To solve a Trig equation To solve for $\cos{x}$ of equation $2\cos{3x}-4\cos{2x}+10\cos{x}-3=0.\quad$ Now using usual identities i reduced this to a 
$8\cos^3{x }-8\cos^2{x}+4\cos{x}+1=0$.
How do i proceed?
Thanks
 A: Hint:
It can be shown the equation $p(t)=8t^3-8t^2+4t+1=0$ has only one real root between $-1$ and $0$, because


*

*$p'(t)=24t^2-16t+44=4(6t^2-4t+1)$ has no real root, hence is positive for all $t$.

*$p(-1)=-23$, $p(0)=1$, so we can apply the intermediate value theorem.

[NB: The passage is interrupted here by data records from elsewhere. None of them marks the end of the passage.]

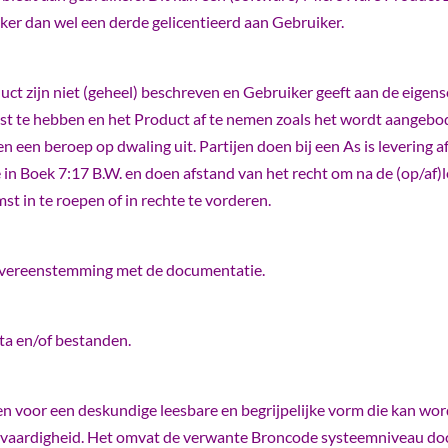
ker dan wel een derde gelicentieerd aan Gebruiker.
ct zijn niet (geheel) beschreven en Gebruiker geeft aan de eige
st te hebben en het Product af te nemen zoals het wordt aangebo
en een beroep op dwaling uit. Partijen doen bij een As is levering 
in Boek 7:17 B.W. en doen afstand van het recht om na de (op/af)le
st in te roepen of in rechte te vorderen.
 overeenstemming met de documentatie.
ta en/of bestanden.
voor een deskundige leesbare en begrijpelijke vorm die kan wo
vaardigheid. Het omvat de verwante Broncode systeemniveau d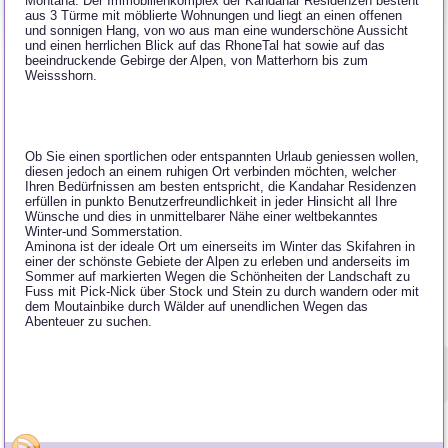
Montana. Der Immobilienkomplex der Kandahar Residenzen besteht
aus 3 Türme mit möblierte Wohnungen und liegt an einen offenen
und sonnigen Hang, von wo aus man eine wunderschöne Aussicht
und einen herrlichen Blick auf das RhoneTal hat sowie auf das
beeindruckende Gebirge der Alpen, von Matterhorn bis zum
Weissshorn.
Ob Sie einen sportlichen oder entspannten Urlaub geniessen wollen,
diesen jedoch an einem ruhigen Ort verbinden möchten, welcher
Ihren Bedürfnissen am besten entspricht, die Kandahar Residenzen
erfüllen in punkto Benutzerfreundlichkeit in jeder Hinsicht all Ihre
Wünsche und dies in unmittelbarer Nähe einer weltbekanntes
Winter-und Sommerstation.
Aminona ist der ideale Ort um einerseits im Winter das Skifahren in
einer der schönste Gebiete der Alpen zu erleben und anderseits im
Sommer auf markierten Wegen die Schönheiten der Landschaft zu
Fuss mit Pick-Nick über Stock und Stein zu durch wandern oder mit
dem Moutainbike durch Wälder auf unendlichen Wegen das
Abenteuer zu suchen.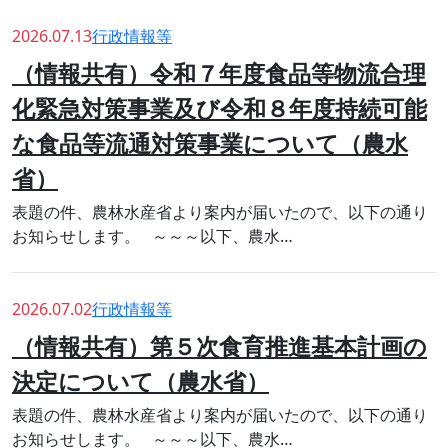
2026.07.13
行政情報等
（情報共有）令和７年度食品等物流合理
化緊急対策事業及び令和８年度持続可能
な食品等流通対策事業について（農水
省）
表題の件、農林水産省より案内が届いたので、以下の通り
お知らせします。 ～～～以下、農水…
2026.07.02
行政情報等
（情報共有）第５次食育推進基本計画の
決定について（農水省）
表題の件、農林水産省より案内が届いたので、以下の通り
お知らせします。 ～～～以下、農水…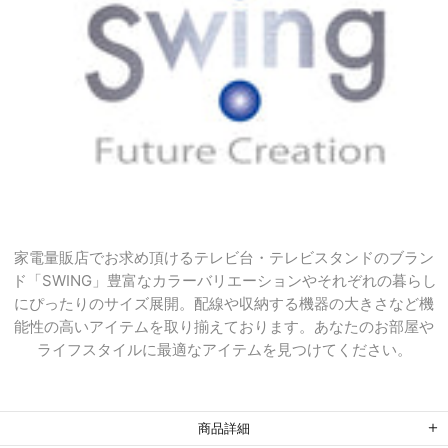
家電量販店でお求め頂けるテレビ台・テレビスタンドのブラン
ド「SWING」豊富な
カラーバリエーションやそれぞれの暮らし
にぴったりのサイズ展開。
配線や収納する機器の大きさなど機
能性の高いアイテムを取り揃えております。あなたのお部屋や
ライフスタイルに最適なアイテムを見つけてください。
商品詳細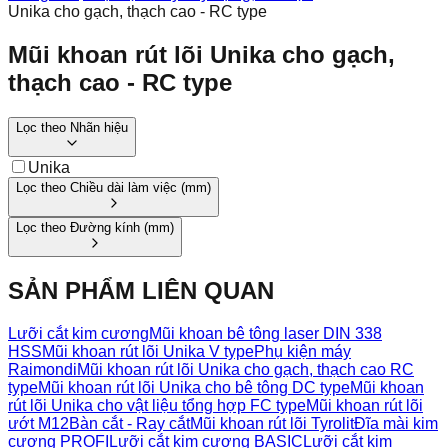
Unika cho gạch, thạch cao - RC type
Mũi khoan rút lõi Unika cho gạch,
thạch cao - RC type
Lọc theo
Nhãn hiệu
Unika
Lọc theo
Chiều dài làm việc
(
mm
)
Lọc theo
Đường kính
(
mm
)
SẢN PHẨM LIÊN QUAN
Lưỡi cắt kim cương
Mũi khoan bê tông laser DIN 338
HSS
Mũi khoan rút lõi Unika V type
Phụ kiện máy
Raimondi
Mũi khoan rút lõi Unika cho gạch, thạch cao RC
type
Mũi khoan rút lõi Unika cho bê tông DC type
Mũi khoan
rút lõi Unika cho vật liệu tổng hợp FC type
Mũi khoan rút lõi
ướt M12
Bàn cắt - Ray cắt
Mũi khoan rút lõi Tyrolit
Đĩa mài kim
cương PROFI
Lưỡi cắt kim cương BASIC
Lưỡi cắt kim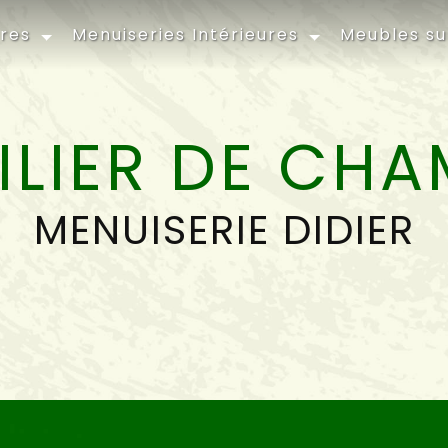
ures
Menuiseries Intérieures
Meubles s
ILIER DE CHA
MENUISERIE DIDIER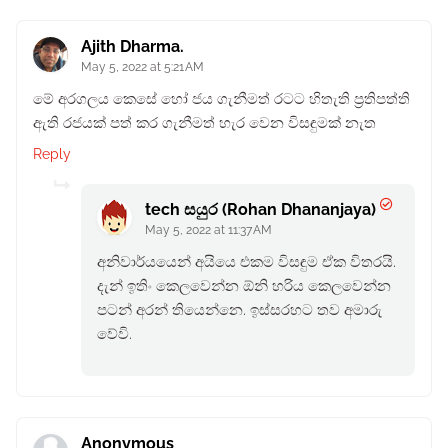
Ajith Dharma.
May 5, 2022 at 5:21 AM
මේ අරගලය කෙසේ හෝ ජය ගැනීමත් රටට හිතැති ප්‍රතිපත්ති
ඇති රජයක් පත් කර ගැනීමත් හැර වෙන විසඳුමක් නැත
Reply
tech සයුර (Rohan Dhananjaya)
May 5, 2022 at 11:37 AM
අනිවාර්යයෙන් අයියෙ එකම විසඳුම ඒක විතරයි.
දැන් ඉතිං කෙලවෙන්න ඕනි හරිය කෙලවෙන්න
පටන් අරන් තියෙන්නෙ. ඉස්සරහට තව අමාරු
වේවි.
Anonymous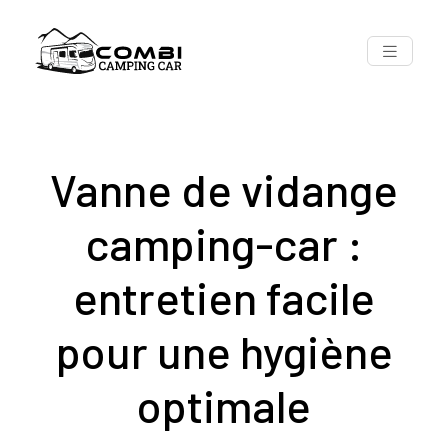
Vanne de vidange
camping-car :
entretien facile
pour une hygiène
optimale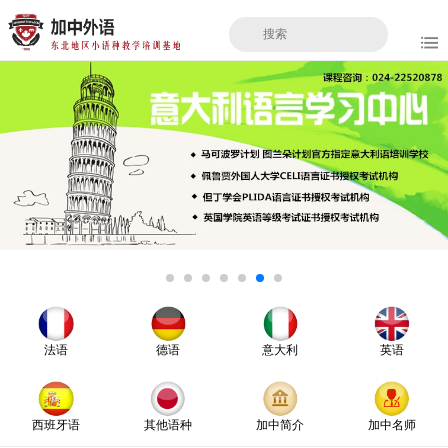
法语
德语
意大利
英语
西班牙语
其他语种
加中简介
加中名师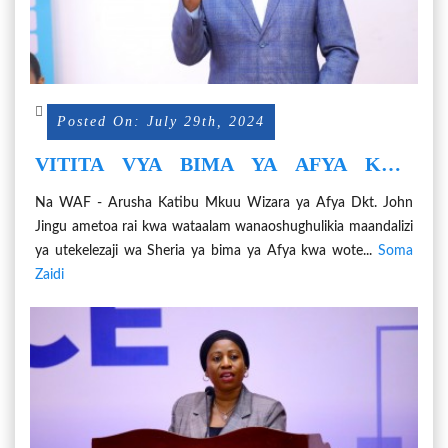
Posted On: July 29th, 2024
VITITA VYA BIMA YA AFYA KWA
WOTE (UHI) VIZINGATIE MAHITAJI
Na WAF - Arusha Katibu Mkuu Wizara ya Afya Dkt. John
YA JAMII KWA NGAZI ZOTE
Jingu ametoa rai kwa wataalam wanaoshughulikia maandalizi
ya utekelezaji wa Sheria ya bima ya Afya kwa wote...
Soma
Zaidi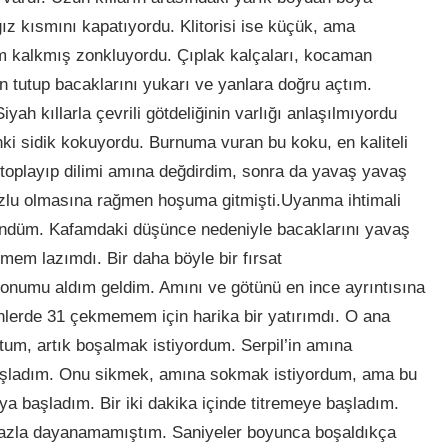
ız kısmını kapatıyordu. Klitorisi ise küçük, ama
m kalkmış zonkluyordu. Çıplak kalçaları, kocaman
 tutup bacaklarını yukarı ve yanlara doğru açtım.
yah kıllarla çevrili götdeliğinin varlığı anlaşılmıyordu
ki sidik kokuyordu. Burnuma vuran bu koku, en kaliteli
 toplayıp dilimi amına değdirdim, sonra da yavaş yavaş
uzlu olmasına rağmen hoşuma gitmişti.Uyanma ihtimali
şündüm. Kafamdaki düşünce nedeniyle bacaklarını yavaş
mem lazımdı. Bir daha böyle bir fırsat
fonumu aldım geldim. Amını ve götünü en ince ayrıntısına
ünlerde 31 çekmemem için harika bir yatırımdı. O ana
um, artık boşalmak istiyordum. Serpil’in amına
 başladım. Onu sikmek, amına sokmak istiyordum, ama bu
ya başladım. Bir iki dakika içinde titremeye başladım.
fazla dayanamamıştım. Saniyeler boyunca boşaldıkça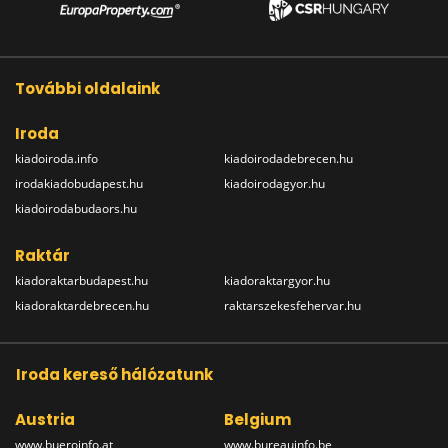
További oldalaink
Iroda
kiadoiroda.info
kiadoirodadebrecen.hu
irodakiadobudapest.hu
kiadoirodagyor.hu
kiadoirodabudaors.hu
Raktár
kiadoraktarbudapest.hu
kiadoraktargyor.hu
kiadoraktardebrecen.hu
raktarszekesfehervar.hu
Iroda kereső hálózatunk
Austria
Belgium
www.bueroinfo.at
www.bureauinfo.be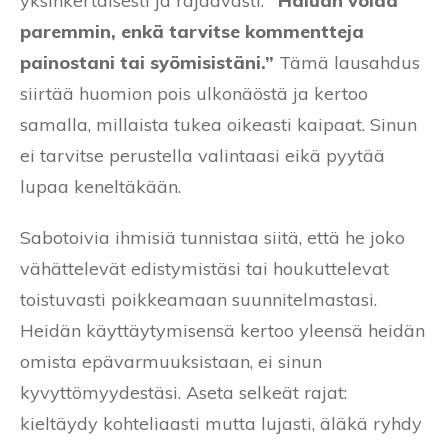
yksinkertaisesti ja rajaavasti:
“Haluan voida
paremmin, enkä tarvitse kommentteja
painostani tai syömisistäni.”
Tämä lausahdus
siirtää huomion pois ulkonäöstä ja kertoo
samalla, millaista tukea oikeasti kaipaat. Sinun
ei tarvitse perustella valintaasi eikä pyytää
lupaa keneltäkään.
Sabotoivia ihmisiä tunnistaa siitä, että he joko
vähättelevät edistymistäsi tai houkuttelevat
toistuvasti poikkeamaan suunnitelmastasi.
Heidän käyttäytymisensä kertoo yleensä heidän
omista epävarmuuksistaan, ei sinun
kyvyttömyydestäsi. Aseta selkeät rajat:
kieltäydy kohteliaasti mutta lujasti, äläkä ryhdy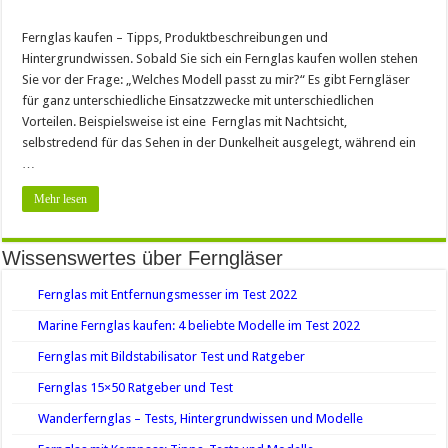
kaufen
Tipps:
5
Fernglas kaufen – Tipps, Produktbeschreibungen und
beliebte
Hintergrundwissen. Sobald Sie sich ein Fernglas kaufen wollen stehen
Ferngläser
Sie vor der Frage: „Welches Modell passt zu mir?“ Es gibt Ferngläser
für ganz unterschiedliche Einsatzzwecke mit unterschiedlichen
Vorteilen. Beispielsweise ist eine Fernglas mit Nachtsicht,
selbstredend für das Sehen in der Dunkelheit ausgelegt, während ein
…
Mehr lesen
Wissenswertes über Ferngläser
Fernglas mit Entfernungsmesser im Test 2022
Marine Fernglas kaufen: 4 beliebte Modelle im Test 2022
Fernglas mit Bildstabilisator Test und Ratgeber
Fernglas 15×50 Ratgeber und Test
Wanderfernglas – Tests, Hintergrundwissen und Modelle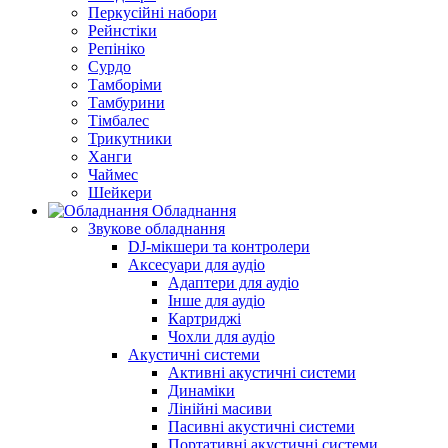
Перкусійні набори
Рейнстіки
Репініко
Сурдо
Тамборіми
Тамбурини
Тімбалес
Трикутники
Ханги
Чаймес
Шейкери
Обладнання
Звукове обладнання
DJ-мікшери та контролери
Аксесуари для аудіо
Адаптери для аудіо
Інше для аудіо
Картриджі
Чохли для аудіо
Акустичні системи
Активні акустичні системи
Динаміки
Лінійні масиви
Пасивні акустичні системи
Портативні акустичні системи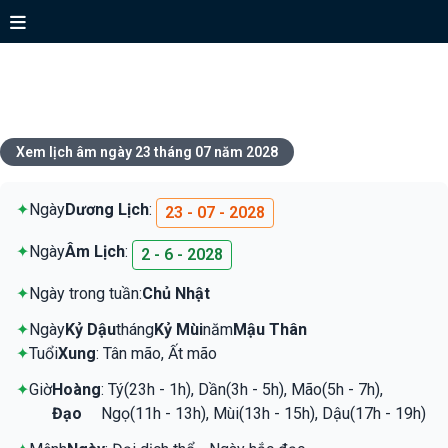
Xem lịch ngày 23 tháng 07 năm
2028
Xem lịch âm ngày 23 tháng 07 năm 2028
✦
Ngày
Dương Lịch
:
23 - 07 - 2028
✦
Ngày
Âm Lịch
:
2 - 6 - 2028
✦
Ngày trong tuần:
Chủ Nhật
✦
Ngày
Kỷ Dậu
tháng
Kỷ Mùi
năm
Mậu Thân
✦
Tuổi
Xung
: Tân mão, Ất mão
✦
Giờ
Hoàng
: Tý(23h - 1h), Dần(3h - 5h), Mão(5h - 7h),
Đạo
Ngọ(11h - 13h), Mùi(13h - 15h), Dậu(17h - 19h)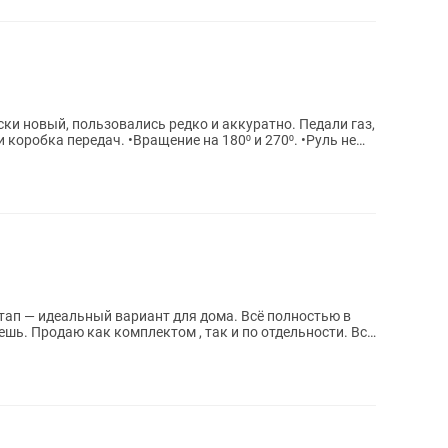
вый, пользовались редко и аккуратно. Педали газ,
 коробка передач. •Вращение на 180⁰ и 270⁰. •Руль не
ап — идеальный вариант для дома. Всё полностью в
шь. Продаю как комплектом , так и по отдельности. Все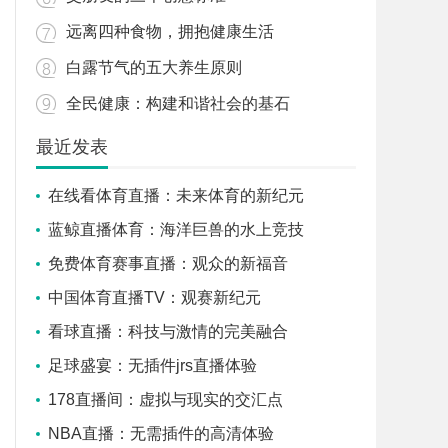
远离四种食物，拥抱健康生活
白露节气的五大养生原则
全民健康：构建和谐社会的基石
最近发表
在线看体育直播：未来体育的新纪元
蓝鲸直播体育：海洋巨兽的水上竞技
免费体育赛事直播：观众的新福音
中国体育直播TV：观赛新纪元
看球直播：科技与激情的完美融合
足球盛宴：无插件jrs直播体验
178直播间：虚拟与现实的交汇点
NBA直播：无需插件的高清体验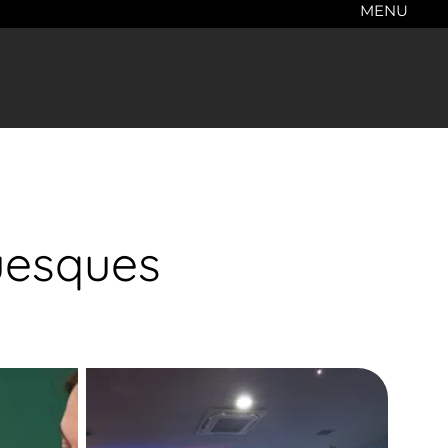
MENU
uesques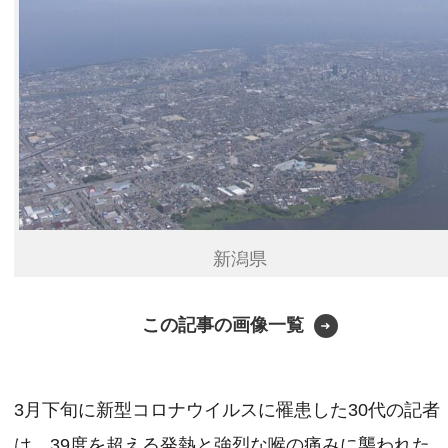
新潟県
この記事の画像一覧
3月下旬に新型コロナウイルスに罹患した30代の記者
は、39度を超える発熱と強烈な喉の痛みに襲われた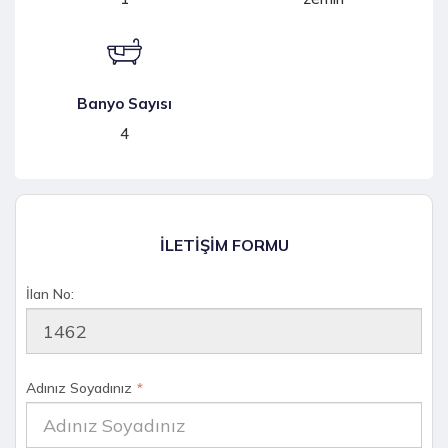
Banyo Sayısı
4
İLETİŞİM FORMU
İlan No:
Adınız Soyadınız
*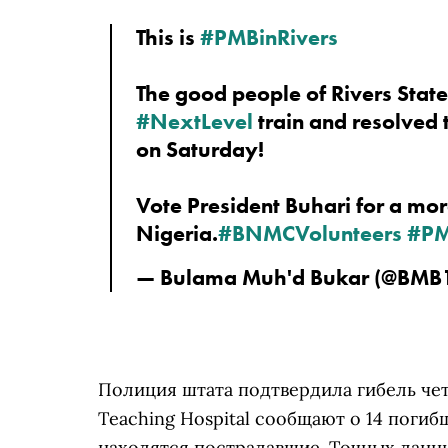
This is 
#PMBinRivers
#NextLevel
 train and resolve
on Saturday!
Vote President Buhari for a mor
Nigeria.
#BNMCVolunteers
#PM
— Bulama Muh'd Bukar (@BMB1_
Полиция штата подтвердила гибель чет
Teaching Hospital сообщают о 14 поги
находятся пострадавшие. Точных данны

The rational root theorem yields no root (the candidates would be, taking into account the previous results, $-\frac12,-\frac14,-\frac18$).  We only can say the root is between $-\frac14$ and $-\frac18$.
 Thus the only exact method is Cardano's method:


*

*First  eliminate the term in $t^2$, setting $z=2t-\frac23$, you should get the equation:
$$z^3+\frac23z+\frac{47}{27}=0 \qquad\text{(if I'm not mistaken)}.$$

*Then set $z=u+v$ and add the condition $uv=-\frac29$ to simplify the resulting equation.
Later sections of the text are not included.